#### WORK TASK:
Find the string "مسکن" in the records. Copy each line that has it.

#### AVAILABLE DATA:
◆ ◆ ◆ ◆ ◆ ◆ ◆

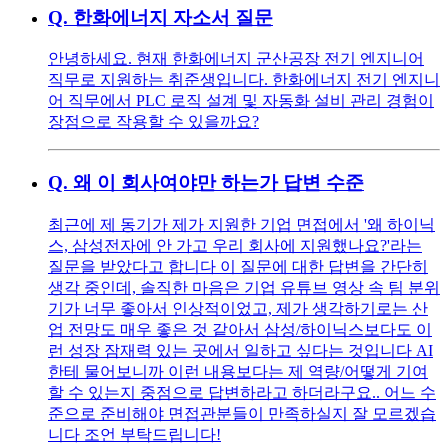
Q.
한화에너지 자소서 질문
안녕하세요. 현재 한화에너지 군산공장 전기 엔지니어
직무로 지원하는 취준생입니다. 한화에너지 전기 엔지니
어 직무에서 PLC 로직 설계 및 자동화 설비 관리 경험이
장점으로 작용할 수 있을까요?
Q.
왜 이 회사여야만 하는가 답변 수준
최근에 제 동기가 제가 지원한 기업 면접에서 '왜 하이닉
스, 삼성전자에 안 가고 우리 회사에 지원했나요?'라는
질문을 받았다고 합니다 이 질문에 대한 답변을 간단히
생각 중인데, 솔직한 마음은 기업 유튜브 영상 속 팀 분위
기가 너무 좋아서 인상적이었고, 제가 생각하기로는 산
업 전망도 매우 좋은 것 같아서 삼성/하이닉스보다도 이
런 성장 잠재력 있는 곳에서 일하고 싶다는 것입니다 AI
한테 물어보니까 이런 내용보다는 제 역량/어떻게 기여
할 수 있는지 중점으로 답변하라고 하더라구요.. 어느 수
준으로 준비해야 면접관분들이 만족하실지 잘 모르겠습
니다 조언 부탁드립니다!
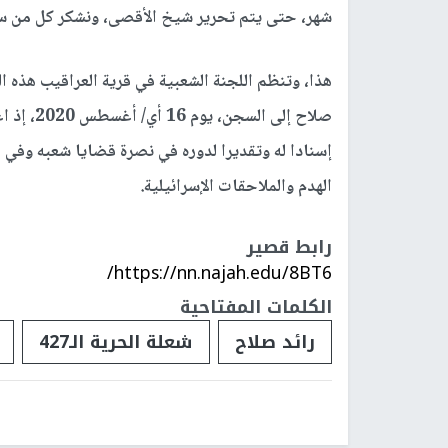
شهر، حتى يتم تحرير شيخ الأقصى، ونشكر كل من ساه
هذا، وتنظم اللجنة الشعبية في قرية العراقيب هذه ال
صلاح إلى
إسنادا له وتقديرا لدوره في نصرة قضايا شعبه وفي م
الهدم والملاحقات الإسرائيلية.
رابط قصير
https://nn.najah.edu/8BT6/
الكلمات المفتاحية
رائد صلاح
شعلة الحرية الـ427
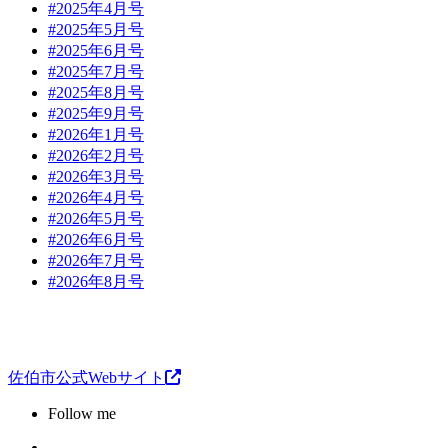
#2025年4月号
#2025年5月号
#2025年6月号
#2025年7月号
#2025年8月号
#2025年9月号
#2026年1月号
#2026年2月号
#2026年3月号
#2026年4月号
#2026年5月号
#2026年6月号
#2026年7月号
#2026年8月号
佐伯市公式Webサイト
Follow me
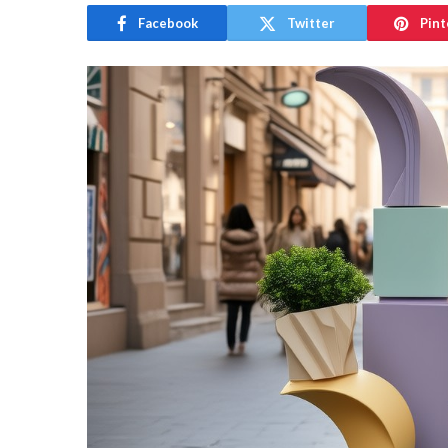
Facebook
Twitter
Pint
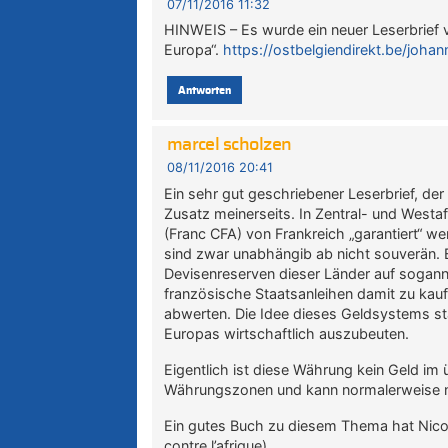
07/11/2016 11:32
HINWEIS – Es wurde ein neuer Leserbrief v
Europa“.
https://ostbelgiendirekt.be/joh
Antworten
marcel scholzen
08/11/2016 20:41
Ein sehr gut geschriebener Leserbrief, der 
Zusatz meinerseits. In Zentral- und West
(Franc CFA) von Frankreich „garantiert“ w
sind zwar unabhängib ab nicht souverän. Bi
Devisenreserven dieser Länder auf sogann
französische Staatsanleihen damit zu kau
abwerten. Die Idee dieses Geldsystems st
Europas wirtschaftlich auszubeuten.
Eigentlich ist diese Währung kein Geld im ü
Währungszonen und kann normalerweise n
Ein gutes Buch zu diesem Thema hat Nico
contre l’afrique).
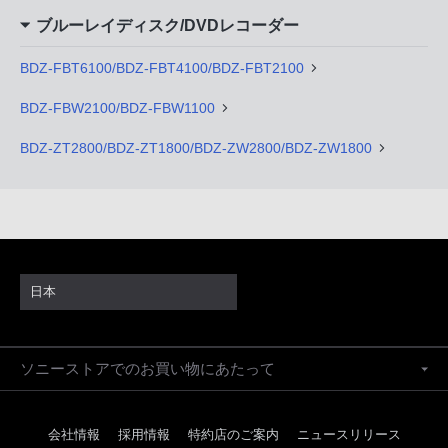
ブルーレイディスク/DVDレコーダー
BDZ-FBT6100/BDZ-FBT4100/BDZ-FBT2100
BDZ-FBW2100/BDZ-FBW1100
BDZ-ZT2800/BDZ-ZT1800/BDZ-ZW2800/BDZ-ZW1800
日本
ソニーストアでのお買い物にあたって
会社情報
採用情報
特約店のご案内
ニュースリリース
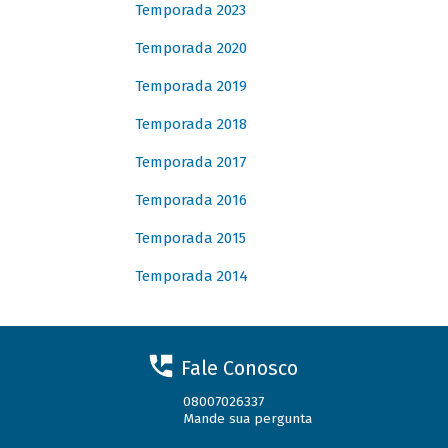
Temporada 2023
Temporada 2020
Temporada 2019
Temporada 2018
Temporada 2017
Temporada 2016
Temporada 2015
Temporada 2014
Fale Conosco
08007026337
Mande sua pergunta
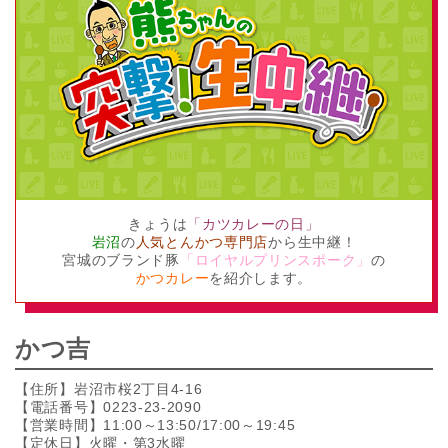
きょうは
「カツカレーの日」
岩沼
の
人気とんかつ専門店
から生中継！
宮城のブランド豚
「ロイヤルプリンスポーク」
の
かつカレー
を紹介します。
かつ吉
【住所】岩沼市桜2丁目4-16
【電話番号】0223-23-2090
【営業時間】11:00～13:50/17:00～19:45
【定休日】火曜・第3水曜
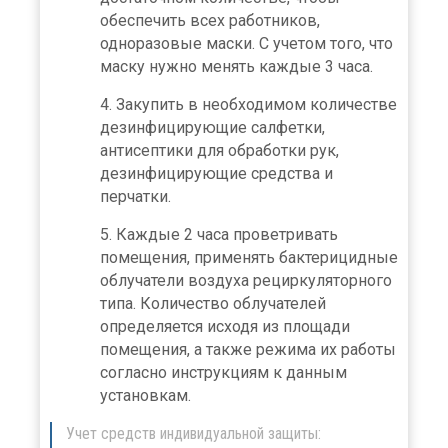
обеспечить всех работников,
одноразовые маски. С учетом того, что
маску нужно менять каждые 3 часа.
Закупить в необходимом количестве
дезинфицирующие салфетки,
антисептики для обработки рук,
дезинфицирующие средства и
перчатки.
Каждые 2 часа проветривать
помещения, применять бактерицидные
облучатели воздуха рециркуляторного
типа. Количество облучателей
определяется исходя из площади
помещения, а также режима их работы
согласно инструкциям к данным
установкам.
Учет средств индивидуальной защиты:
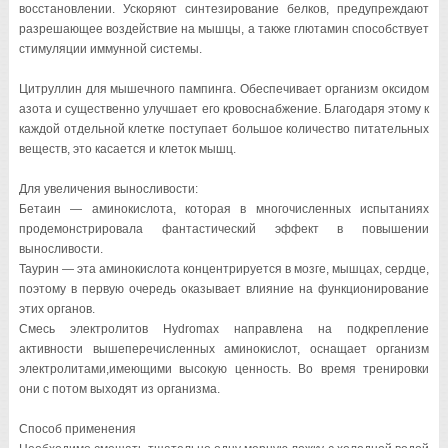
восстановлении. Ускоряют синтезирование белков, предупреждают
разрешающее воздействие на мышцы, а также глютамин способствует
стимуляции иммунной системы.
Цитруллин для мышечного пампинга. Обеспечивает организм оксидом
азота и существенно улучшает его кровоснабжение. Благодаря этому к
каждой отдельной клетке поступает большое количество питательных
веществ, это касается и клеток мышц.
Для увеличения выносливости:
Бетаин — аминокислота, которая в многочисленных испытаниях
продемонстрировала фантастический эффект в повышении
выносливости.
Таурин — эта аминокислота концентрируется в мозге, мышцах, сердце,
поэтому в первую очередь оказывает влияние на функционирование
этих органов.
Смесь электролитов Hydromax направлена на подкрепление
активности вышеперечисленных аминокислот, оснащает организм
электролитами,имеющими высокую ценность. Во время тренировки
они с потом выходят из организма.
Способ применения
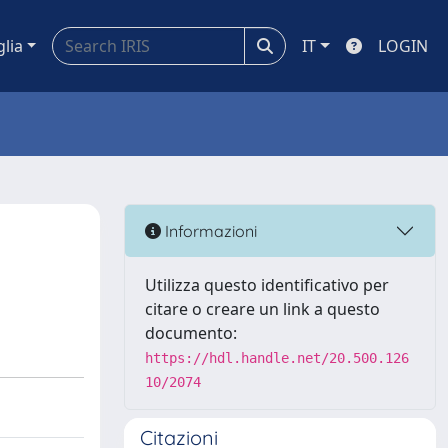
glia
IT
LOGIN
Informazioni
Utilizza questo identificativo per
citare o creare un link a questo
documento:
https://hdl.handle.net/20.500.126
10/2074
Citazioni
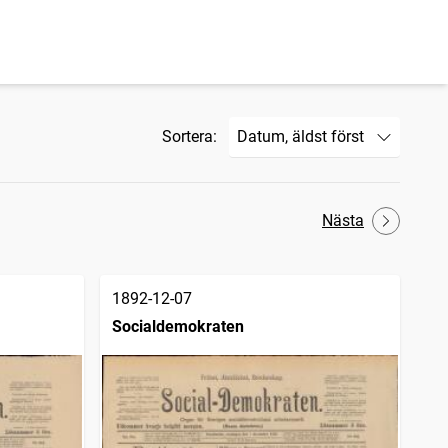
Sortera:
Nästa
1892-12-07
Socialdemokraten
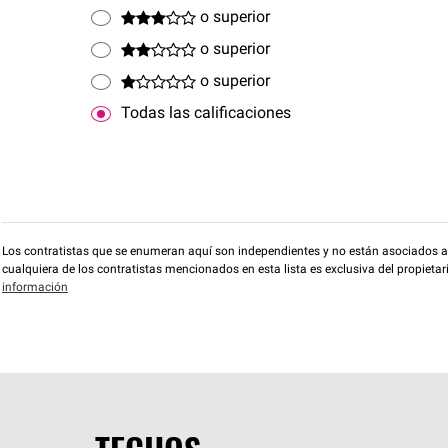
o superior
o superior
o superior
Todas las calificaciones
Los contratistas que se enumeran aquí son independientes y no están asociados a O
cualquiera de los contratistas mencionados en esta lista es exclusiva del propieta
información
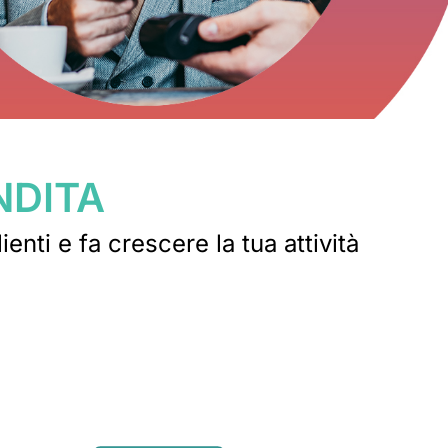
NDITA
nti e fa crescere la tua attività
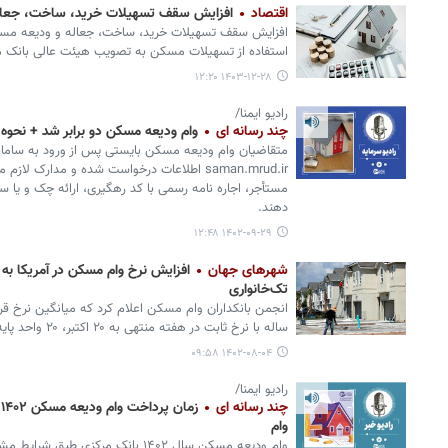
اقتصاد
افزایش سقف تسهیلات خرید، ساخت، جعال
افزایش سقف تسهیلات خرید، ساخت، جعاله و ودیعه مسک
استفاده از تسهیلات مسکن به تصویب هیئت عالی بانک م
۱۴۰۳-۱۲-۲۸ ۱۲:۲۰
رادیو ایمنا/
چند رسانه ای
وام ودیعه مسکن دو برابر شد + نحوه 
متقاضیان وام ودیعه مسکن بایستی پس از ورود به ساما
saman.mrud.ir اطلاعات درخواست شده و مدارک 
مستأجر، اجاره نامه رسمی با کد رهگیری، ارائه چک و یا س
دهند.
۱۴۰۲-۰۹-۲۹ ۱۲:۴۸
شهرهای جهان
افزایش نرخ وام مسکن در آمریکا به
تک‌خانواری
ساله با نرخ ثابت در هفته منتهی به ۲۰ اکتبر، ۲۰ واحد پایه نسبت به هفته قبل افزایش یافته است.
۱۴۰۲-۰۸-۰۴ ۰۹:۵۸
رادیو ایمنا/
چند رسانه ای
وام
وام ودیعه مسکن سال ۱۴۰۲ بانک مرکزی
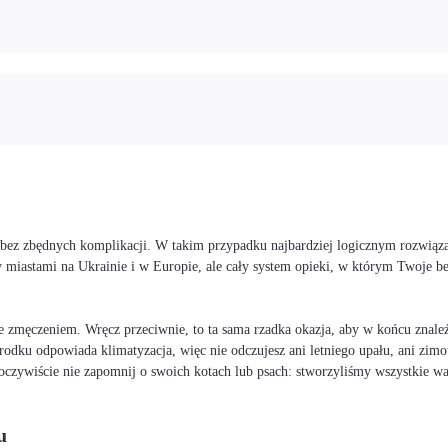
i bez zbędnych komplikacji. W takim przypadku najbardziej logicznym rozwiąz
 miastami na Ukrainie i w Europie, ale cały system opieki, w którym Twoje 
 zmęczeniem. Wręcz przeciwnie, to ta sama rzadka okazja, aby w końcu znaleźć
rodku odpowiada klimatyzacja, więc nie odczujesz ani letniego upału, ani zimo
I oczywiście nie zapomnij o swoich kotach lub psach: stworzyliśmy wszystkie 
u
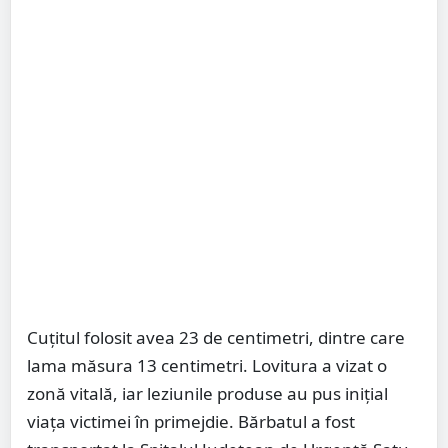
Cuțitul folosit avea 23 de centimetri, dintre care
lama măsura 13 centimetri. Lovitura a vizat o
zonă vitală, iar leziunile produse au pus inițial
viața victimei în primejdie. Bărbatul a fost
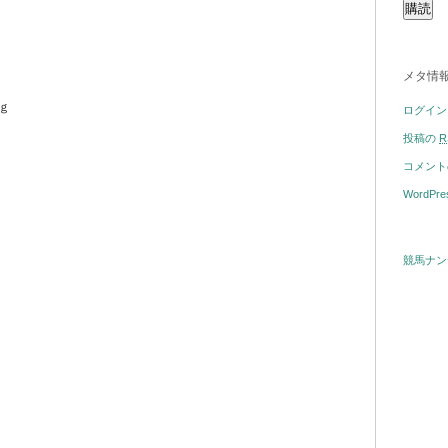
メタ情
ｇ
ログイン
投稿の
R
コメン
WordPre
競馬ナン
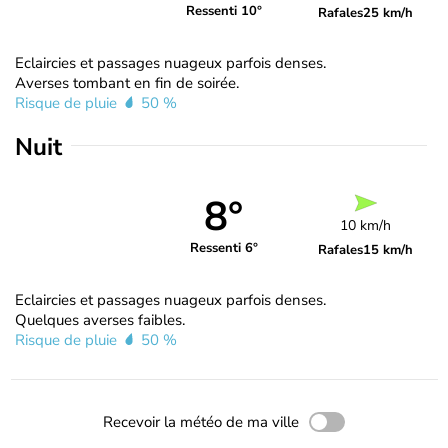
Ressenti 10°
Rafales
25 km/h
Eclaircies et passages nuageux parfois denses.
Averses tombant en fin de soirée.
Risque de pluie
50 %
Nuit
8°
10 km/h
Ressenti 6°
Rafales
15 km/h
Eclaircies et passages nuageux parfois denses.
Quelques averses faibles.
Risque de pluie
50 %
Recevoir la météo de ma ville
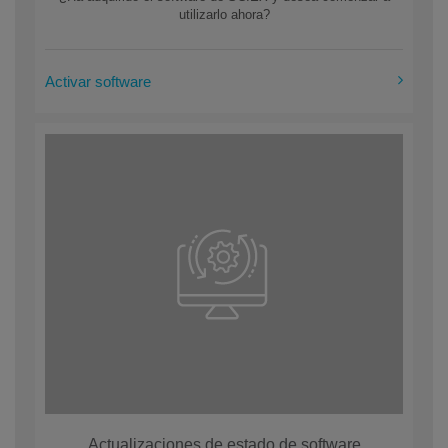
utilizarlo ahora?
Activar software
Actualizaciones de estado de software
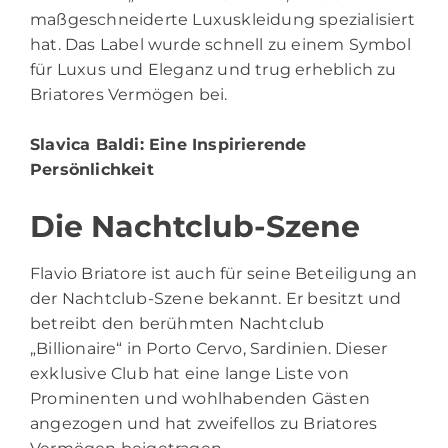
maßgeschneiderte Luxuskleidung spezialisiert
hat. Das Label wurde schnell zu einem Symbol
für Luxus und Eleganz und trug erheblich zu
Briatores Vermögen bei.
Slavica Baldi
: Eine Inspirierende
Persönlichkeit
Die Nachtclub-Szene
Flavio Briatore ist auch für seine Beteiligung an
der Nachtclub-Szene bekannt. Er besitzt und
betreibt den berühmten Nachtclub
„Billionaire“ in Porto Cervo, Sardinien. Dieser
exklusive Club hat eine lange Liste von
Prominenten und wohlhabenden Gästen
angezogen und hat zweifellos zu Briatores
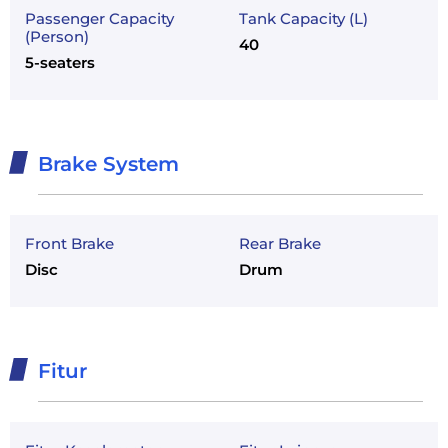
Passenger Capacity
Tank Capacity (L)
(Person)
40
5-seaters
Brake System
Front Brake
Rear Brake
Disc
Drum
Fitur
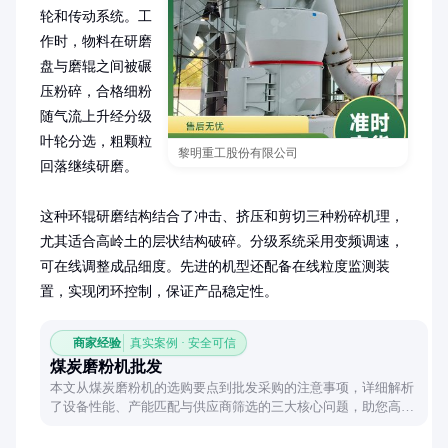
轮和传动系统。工
作时，物料在研磨
盘与磨辊之间被碾
压粉碎，合格细粉
随气流上升经分级
叶轮分选，粗颗粒
黎明重工股份有限公司
回落继续研磨。

这种环辊研磨结构结合了冲击、挤压和剪切三种粉碎机理，
尤其适合高岭土的层状结构破碎。分级系统采用变频调速，
可在线调整成品细度。先进的机型还配备在线粒度监测装
置，实现闭环控制，保证产品稳定性。
商家经验
真实案例 · 安全可信
煤炭磨粉机批发
本文从煤炭磨粉机的选购要点到批发采购的注意事项，详细解析
了设备性能、产能匹配与供应商筛选的三大核心问题，助您高效
完成采购决策。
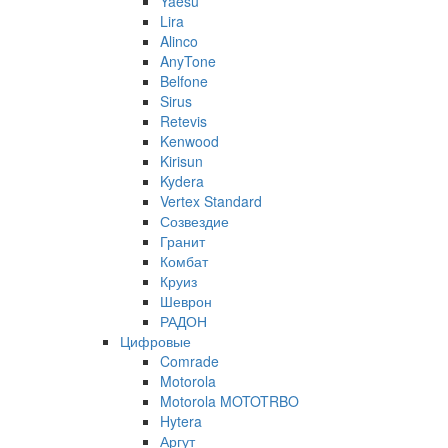
Yaesu
Lira
Alinco
AnyTone
Belfone
Sirus
Retevis
Kenwood
Kirisun
Kydera
Vertex Standard
Созвездие
Гранит
Комбат
Круиз
Шеврон
РАДОН
Цифровые
Comrade
Motorola
Motorola MOTOTRBO
Hytera
Аргут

◆ ◆ ◆ ◆ ◆ ◆ ◆

#### EXERCISE SOLUTION:
استفاده از تسهیلات مسکن به تصویب هیئت عالی بانک م
وام ودیعه مسکن دو برابر شد + نحوه 
متقاضیان وام ودیعه مسکن بایستی پس از ورود به ساما
افزایش نرخ وام مسکن در آمریکا به
وام ودیعه مسکن سال ۱۴۰۲ بانک مرکزی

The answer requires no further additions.